Page-level text extractions:
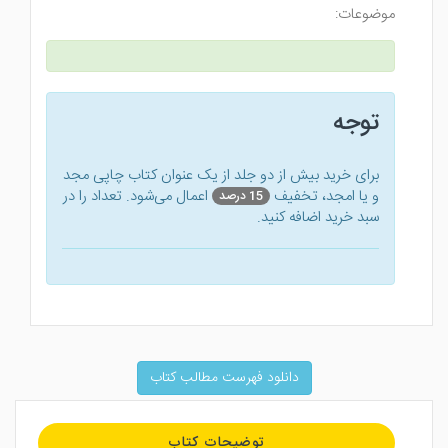
موضوعات:
توجه
برای خرید بیش از دو جلد از یک عنوان کتاب‌ چاپی مجد
و یا امجد، تخفیف
اعمال می‌شود. تعداد را در
15 درصد
سبد خرید اضافه کنید.
دانلود فهرست مطالب کتاب
توضیحات کتاب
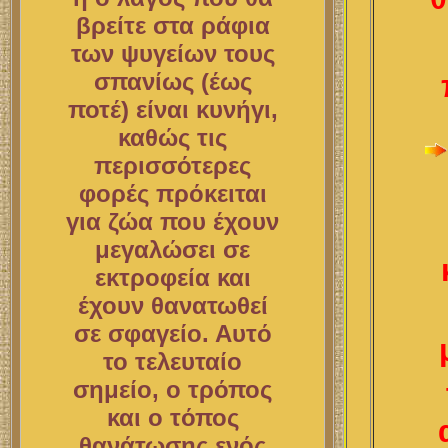
βρείτε στα ράφια
των ψυγείων τους
σπανίως (έως
ποτέ) είναι κυνήγι,
καθώς τις
περισσότερες
φορές πρόκειται
για ζώα που έχουν
μεγαλώσει σε
εκτροφεία και
έχουν θανατωθεί
σε σφαγείο. Αυτό
το τελευταίο
σημείο, ο τρόπος
και ο τόπος
θανάτωσης ενός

#### What is being asked:
Locate the word "خرید" in the entries, and copy every line where it is found.

#### Task response:
برای خرید بیش از دو جلد از یک عنوان کتاب‌ چاپی مجد
سبد خرید اضافه کنید.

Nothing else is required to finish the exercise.